The Washington Post-President Obama TPP-Challenge

It's hard to resist a good challenge and the Washington Post gave us one this morning in an editorial pushing the Trans-Pacific Partnership (TPP). The editorial criticized TPP opponents and praised President Obama for continuing to push the deal. It tells readers:

"Mr. Obama refused to back down on the merits of the issues, noting that other countries, not the United States, would do most of the market-opening under the TPP and challenging opponents to explain how 'existing trading rules are better for issues like labor rights and environmental rights than they would be if we got TPP passed.'"

Okay, here's how we are better off with existing trade rules than the largely unenforceable provisions on labor and environmental standards in the TPP.

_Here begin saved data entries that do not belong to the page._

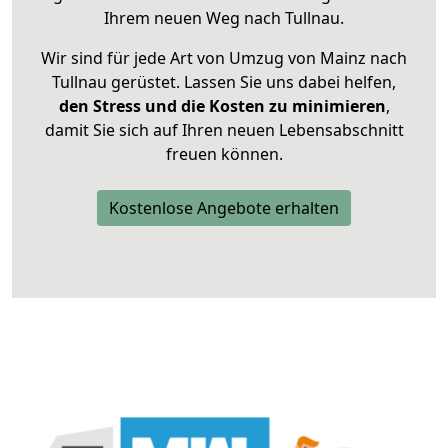
Ihrem neuen Weg nach Tullnau.
Wir sind für jede Art von Umzug von Mainz nach
Tullnau gerüstet. Lassen Sie uns dabei helfen,
den Stress und die Kosten zu minimieren
,
damit Sie sich auf Ihren neuen Lebensabschnitt
freuen können.
Kostenlose Angebote erhalten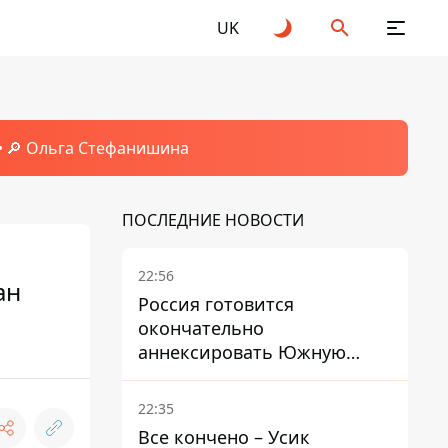
UK
🔎 Ольга Стефанишина
ПОСЛЕДНИЕ НОВОСТИ
22:56
ан
Россия готовится
окончательно
аннексировать Южную
Осетию – страны НАТО
обеспокоены
22:35
Все кончено – Усик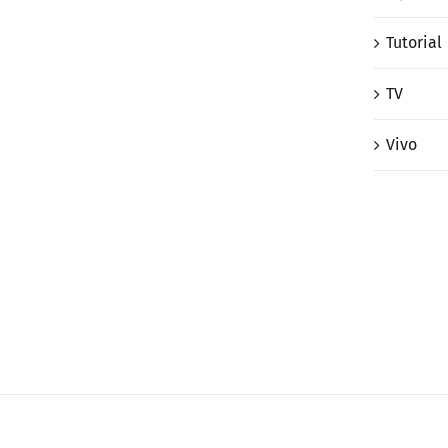
Tutorial
TV
Vivo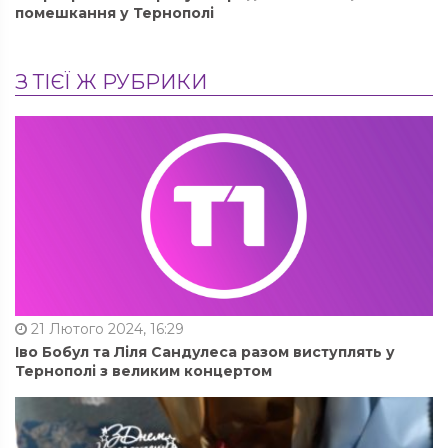
помешкання у Тернополі
З ТІЄЇ Ж РУБРИКИ
21 Лютого 2024, 16:29
Іво Бобул та Ліля Сандулеса разом виступлять у
Тернополі з великим концертом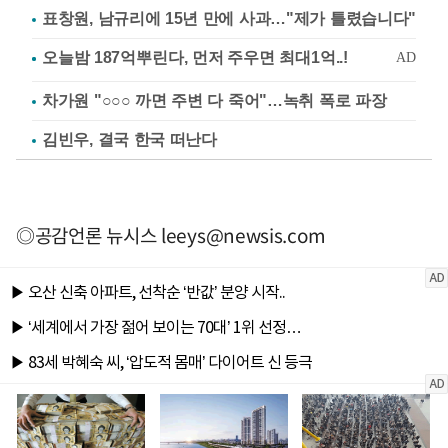
표창원, 남규리에 15년 만에 사과…"제가 틀렸습니다"
차가원 "○○○ 까면 주변 다 죽어"…녹취 폭로 파장
김빈우, 결국 한국 떠난다
◎공감언론 뉴시스
leeys@newsis.com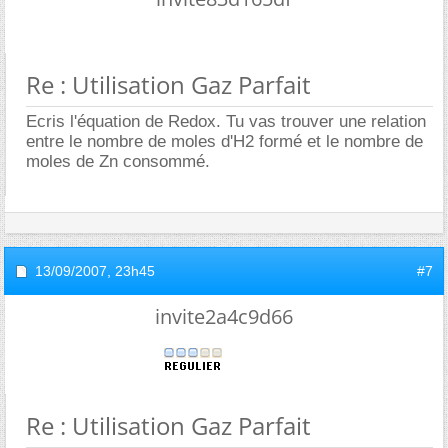
Re : Utilisation Gaz Parfait
Ecris l'équation de Redox. Tu vas trouver une relation
entre le nombre de moles d'H2 formé et le nombre de
moles de Zn consommé.
13/09/2007,
23h45
#7
invite2a4c9d66
Re : Utilisation Gaz Parfait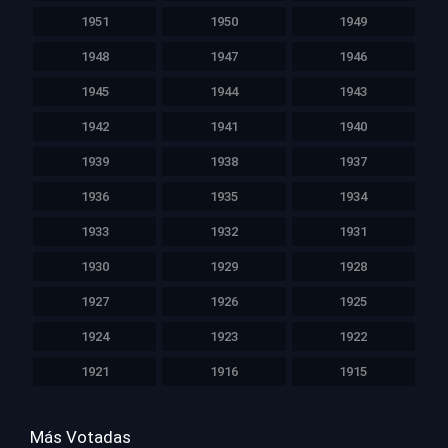
1951
1950
1949
1948
1947
1946
1945
1944
1943
1942
1941
1940
1939
1938
1937
1936
1935
1934
1933
1932
1931
1930
1929
1928
1927
1926
1925
1924
1923
1922
1921
1916
1915
Más Votadas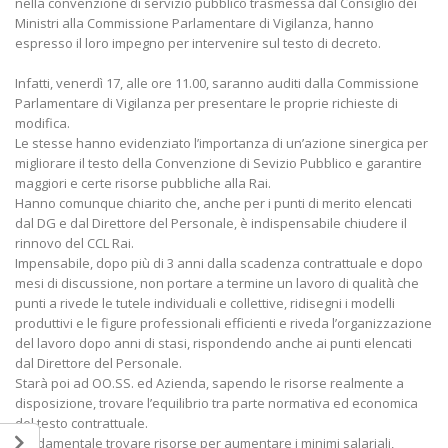
nella convenzione di servizio pubblico trasmessa dal Consiglio dei
Ministri alla Commissione Parlamentare di Vigilanza, hanno
espresso il loro impegno per intervenire sul testo di decreto.
Infatti, venerdì 17, alle ore 11.00, saranno auditi dalla Commissione
Parlamentare di Vigilanza per presentare le proprie richieste di
modifica.
Le stesse hanno evidenziato l’importanza di un’azione sinergica per
migliorare il testo della Convenzione di Sevizio Pubblico e garantire
maggiori e certe risorse pubbliche alla Rai.
Hanno comunque chiarito che, anche per i punti di merito elencati
dal DG e dal Direttore del Personale, è indispensabile chiudere il
rinnovo del CCL Rai.
Impensabile, dopo più di 3 anni dalla scadenza contrattuale e dopo
mesi di discussione, non portare a termine un lavoro di qualità che
punti a rivede le tutele individuali e collettive, ridisegni i modelli
produttivi e le figure professionali efficienti e riveda l’organizzazione
del lavoro dopo anni di stasi, rispondendo anche ai punti elencati
dal Direttore del Personale.
Starà poi ad OO.SS. ed Azienda, sapendo le risorse realmente a
disposizione, trovare l’equilibrio tra parte normativa ed economica
del testo contrattuale.
Fondamentale trovare risorse per aumentare i minimi salariali,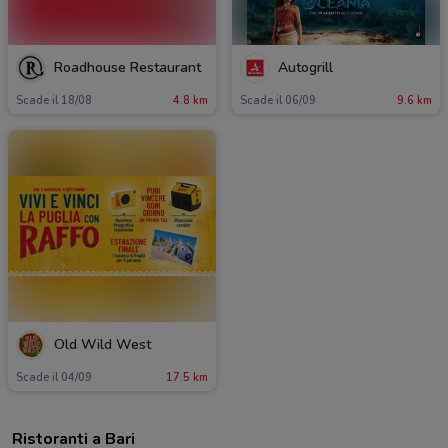
Roadhouse Restaurant
Autogrill
Scade il 18/08
4.8 km
Scade il 06/09
9.6 km
Old Wild West
Scade il 04/09
17.5 km
Ristoranti a Bari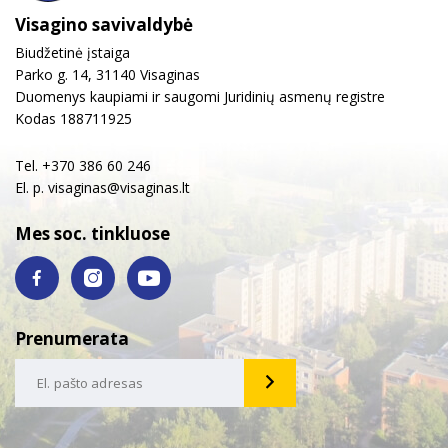
Visagino savivaldybė
Biudžetinė įstaiga
Parko g. 14, 31140 Visaginas
Duomenys kaupiami ir saugomi Juridinių asmenų registre
Kodas 188711925
Tel. +370 386 60 246
El. p.
visaginas@visaginas.lt
Mes soc. tinkluose
Prenumerata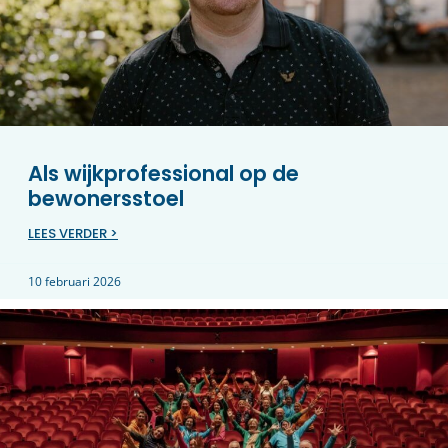
Als wijkprofessional op de
bewonersstoel
LEES VERDER >
10 februari 2026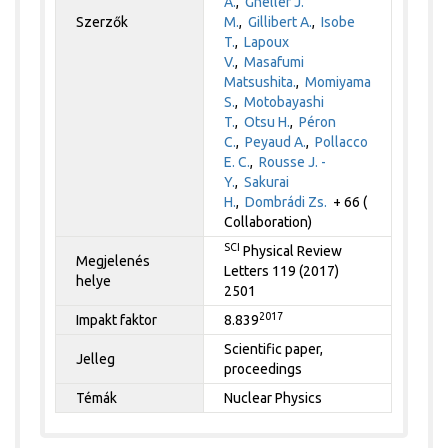
A.
,
Gheller J.
Szerzők
M.
,
Gillibert A.
,
Isobe
T.
,
Lapoux
V.
,
Masafumi
Matsushita.
,
Momiyama
S.
,
Motobayashi
T.
,
Otsu H.
,
Péron
C.
,
Peyaud A.
,
Pollacco
E. C.
,
Rousse J. -
Y.
,
Sakurai
H.
,
Dombrádi Zs.
+ 66 (
Collaboration)
SCI
Physical Review
Megjelenés
Letters 119 (2017)
helye
2501
2017
Impakt faktor
8.839
Scientific paper,
Jelleg
proceedings
Témák
Nuclear Physics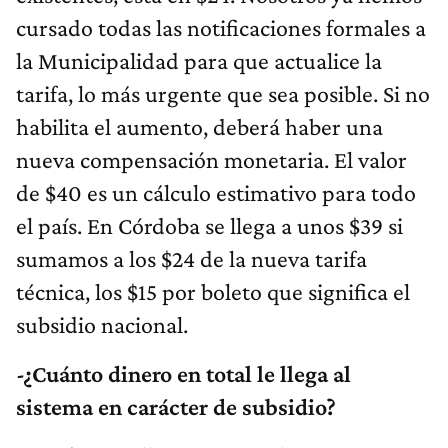
cursado todas las notificaciones formales a
la Municipalidad para que actualice la
tarifa, lo más urgente que sea posible. Si no
habilita el aumento, deberá haber una
nueva compensación monetaria. El valor
de $40 es un cálculo estimativo para todo
el país. En Córdoba se llega a unos $39 si
sumamos a los $24 de la nueva tarifa
técnica, los $15 por boleto que significa el
subsidio nacional.
-¿Cuánto dinero en total le llega al
sistema en carácter de subsidio?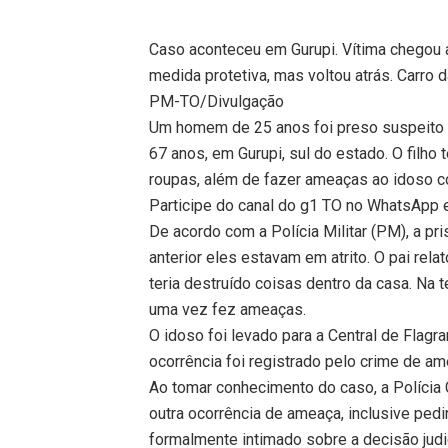
Caso aconteceu em Gurupi. Vítima chegou a 
medida protetiva, mas voltou atrás. Carro d
PM-TO/Divulgação
Um homem de 25 anos foi preso suspeito d
67 anos, em Gurupi, sul do estado. O filh
roupas, além de fazer ameaças ao idoso c
Participe do canal do g1 TO no WhatsApp e 
De acordo com a Polícia Militar (PM), a pr
anterior eles estavam em atrito. O pai rela
teria destruído coisas dentro da casa. Na 
uma vez fez ameaças.
O idoso foi levado para a Central de Flagr
ocorrência foi registrado pelo crime de am
Ao tomar conhecimento do caso, a Polícia C
outra ocorrência de ameaça, inclusive ped
formalmente intimado sobre a decisão judic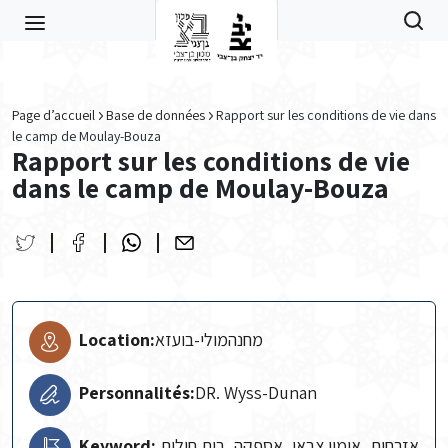
Skip to main content
Page d’accueil
Base de données
Rapport sur les conditions de vie dans
le camp de Moulay-Bouza
Rapport sur les conditions de vie
dans le camp de Moulay-Bouza
Location:
מחנהמולי-בועזא
Personnalités:
DR. Wyss-Dunan
Keyword:
אזרחות, אימון צבאי, אספקה, בית חולים,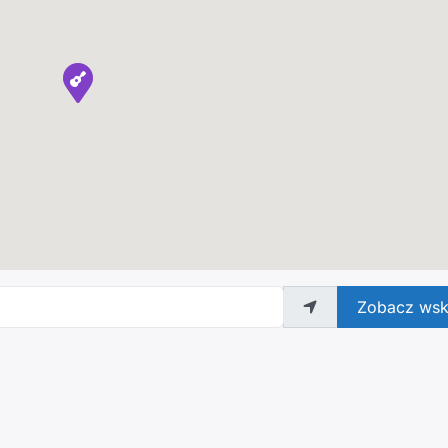
Zobacz wsk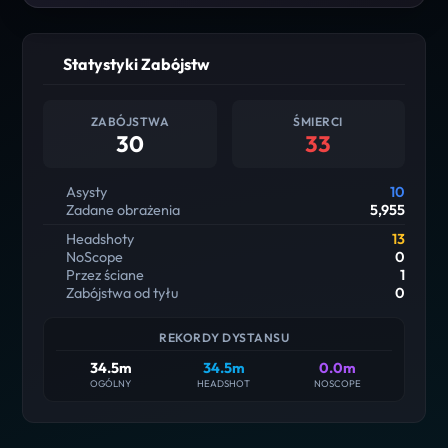
Statystyki Zabójstw
ZABÓJSTWA
ŚMIERCI
30
33
Asysty
10
Zadane obrażenia
5,955
Headshoty
13
NoScope
0
Przez ściane
1
Zabójstwa od tyłu
0
REKORDY DYSTANSU
34.5m
34.5m
0.0m
OGÓLNY
HEADSHOT
NOSCOPE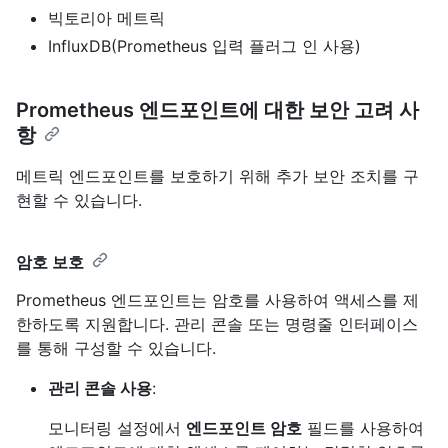
빅토리아 메트릭
InfluxDB(Prometheus 입력 플러그 인 사용)
Prometheus 엔드포인트에 대한 보안 고려 사
항
메트릭 엔드포인트를 보호하기 위해 추가 보안 조치를 구
현할 수 있습니다.
암호 보호
Prometheus 엔드포인트는 암호를 사용하여 액세스를 제
한하도록 지원합니다. 관리 콘솔 또는 명령줄 인터페이스
를 통해 구성할 수 있습니다.
관리 콘솔 사용
:
모니터링 설정에서
엔드포인트 암호
필드를 사용하여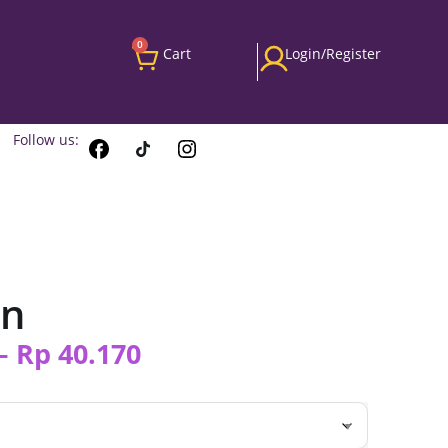
0
Cart
Login/Register
Follow us:
in
–
Rp
40.170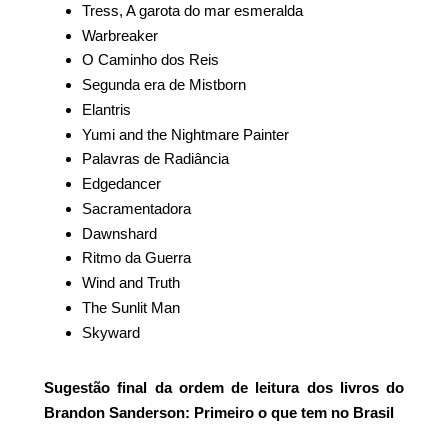
Tress, A garota do mar esmeralda
Warbreaker
O Caminho dos Reis
Segunda era de Mistborn
Elantris
Yumi and the Nightmare Painter
Palavras de Radiância
Edgedancer
Sacramentadora
Dawnshard
Ritmo da Guerra
Wind and Truth
The Sunlit Man
Skyward
Sugestão final da ordem de leitura dos livros do
Brandon Sanderson: Primeiro o que tem no Brasil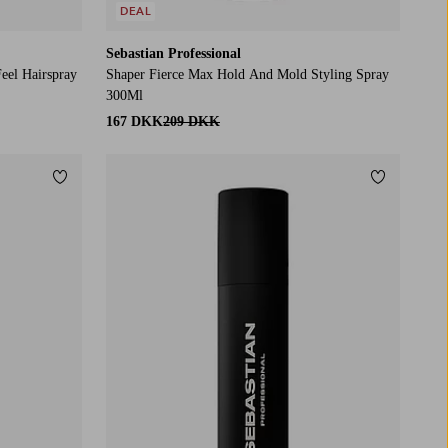
DEAL
Sebastian Professional
eel Hairspray
Shaper Fierce Max Hold And Mold Styling Spray
300Ml
167 DKK
209 DKK
Tilføj til favoritter
Tilføj til f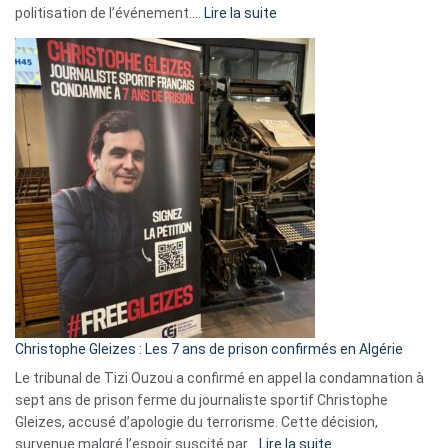
:
politisation de l’événement.…
Lire la suite
Boycott
Eurovision
2026
:
Pays-
Bas,
Espagne,
Irlande
et
Slovénie
rejettent
la
présence
d’Israël
Christophe Gleizes : Les 7 ans de prison confirmés en Algérie
Le tribunal de Tizi Ouzou a confirmé en appel la condamnation à
sept ans de prison ferme du journaliste sportif Christophe
Gleizes, accusé d’apologie du terrorisme. Cette décision,
:
survenue malgré l’espoir suscité par…
Lire la suite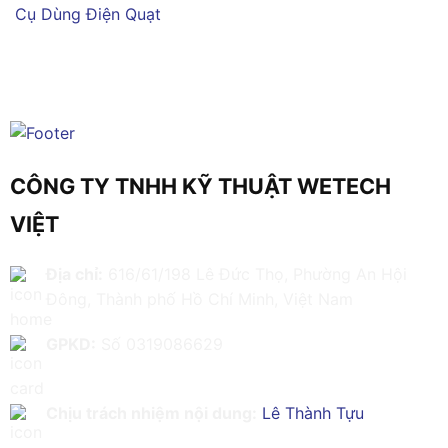
Cụ Dùng Điện
Quạt
CÔNG TY TNHH KỸ THUẬT WETECH
VIỆT
Địa chỉ:
616/61/198 Lê Đức Thọ, Phường An Hội
Đông, Thành phố Hồ Chí Minh, Việt Nam
GPKD:
Số 0319086629
Chịu trách nhiệm nội dung:
Lê Thành Tựu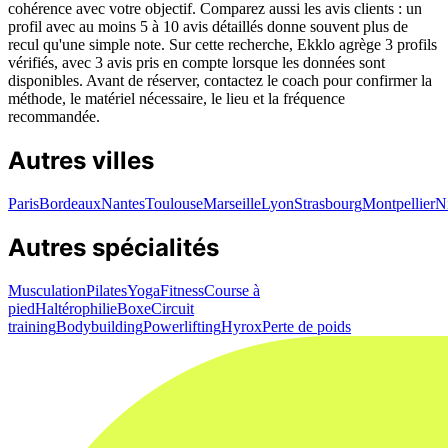
cohérence avec votre objectif. Comparez aussi les avis clients : un
profil avec au moins 5 à 10 avis détaillés donne souvent plus de
recul qu'une simple note. Sur cette recherche, Ekklo agrège 3 profils
vérifiés, avec 3 avis pris en compte lorsque les données sont
disponibles. Avant de réserver, contactez le coach pour confirmer la
méthode, le matériel nécessaire, le lieu et la fréquence
recommandée.
Autres villes
Paris
Bordeaux
Nantes
Toulouse
Marseille
Lyon
Strasbourg
Montpellier
N
Autres spécialités
Musculation
Pilates
Yoga
Fitness
Course à
pied
Haltérophilie
Boxe
Circuit
training
Bodybuilding
Powerlifting
Hyrox
Perte de poids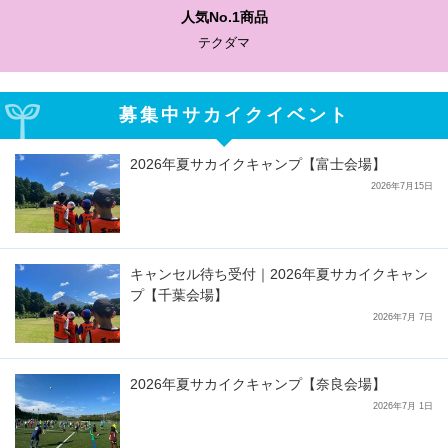
わかりやすい質問に沿って書ける
サカイクサッカーノート
募集中サカイクイベント
2026年夏サカイクキャンプ【富士会場】
2026年7月15日
キャンセル待ち受付｜2026年夏サカイクキャン
プ【千葉会場】
2026年7月 7日
2026年夏サカイクキャンプ【奈良会場】
2026年7月 1日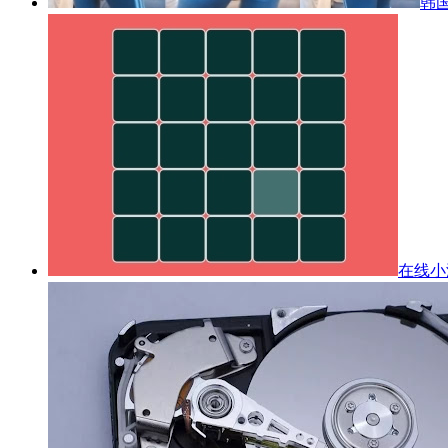
韩国
在线小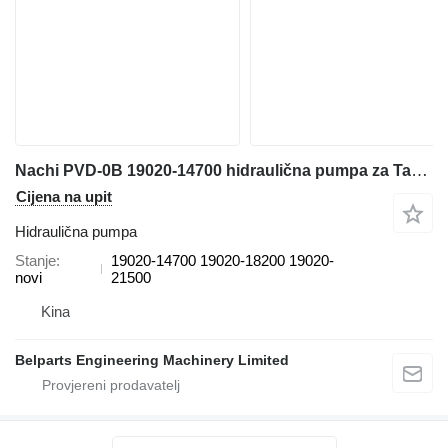
Nachi PVD-0B 19020-14700 hidraulična pumpa za Takeuchi TB014 TB016 mini bagera
Cijena na upit
Hidraulična pumpa
Stanje
19020-14700 19020-18200 19020-
novi
21500
Kina
Belparts Engineering Machinery Limited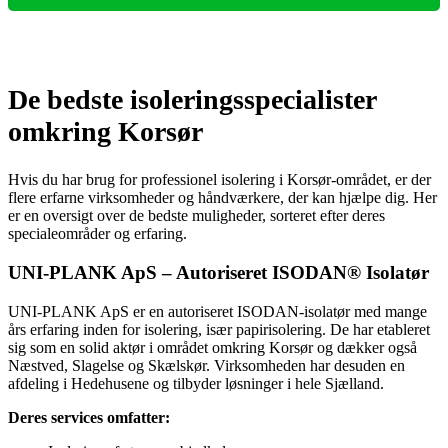
De bedste isoleringsspecialister
omkring Korsør
Hvis du har brug for professionel isolering i Korsør-området, er der
flere erfarne virksomheder og håndværkere, der kan hjælpe dig. Her
er en oversigt over de bedste muligheder, sorteret efter deres
specialeområder og erfaring.
UNI-PLANK ApS – Autoriseret ISODAN® Isolatør
UNI-PLANK ApS er en autoriseret ISODAN-isolatør med mange
års erfaring inden for isolering, især papirisolering. De har etableret
sig som en solid aktør i området omkring Korsør og dækker også
Næstved, Slagelse og Skælskør. Virksomheden har desuden en
afdeling i Hedehusene og tilbyder løsninger i hele Sjælland.
Deres services omfatter: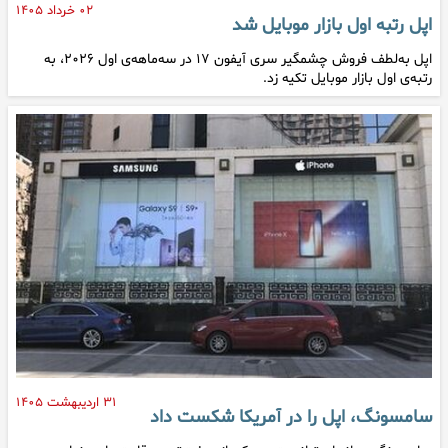
۰۲ خرداد ۱۴۰۵
اپل رتبه اول بازار موبایل شد
اپل به‌لطف فروش چشمگیر سری آیفون ۱۷ در سه‌ماهه‌ی اول ۲۰۲۶، به
رتبه‌ی اول بازار موبایل تکیه زد.
۳۱ اردیبهشت ۱۴۰۵
سامسونگ، اپل را در آمریکا شکست داد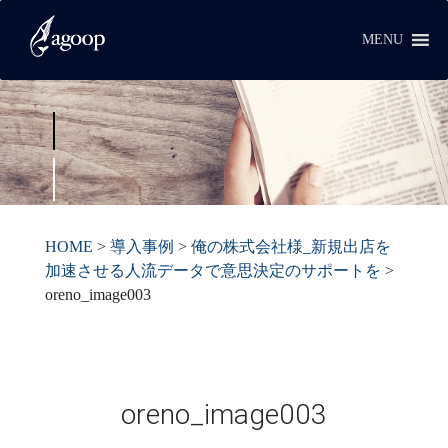
MENU
HOME
>
導入事例
>
俺の株式会社様_新規出店を
加速させる人流データで意思決定のサポートを
>
oreno_image003
oreno_image003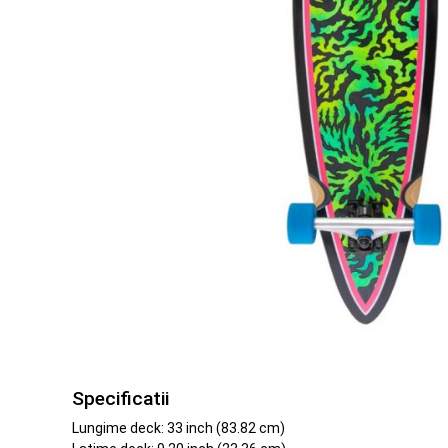
Specificatii
Lungime deck: 33 inch (83.82 cm)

1) The TPP creates an extra-judicial process (investor-state dispute settlement [ISDS] tribunals) whereby foreign investors can sue governments for imposing environmental, health and safety, and even labor regulations. Under the TPP, these tribunals are supposed to follow the far-right wing doctrine of compensating for regulating takings. This means, for example, that if a state or county restricts fracking for environmental reasons, they would have to compensate a foreign company for profits that it lost as a result of not being allowed to frack or the additional expense resulting from the standards imposed. The ISDS tribunals are not bound by precedent, nor are their decisions subject to appeal.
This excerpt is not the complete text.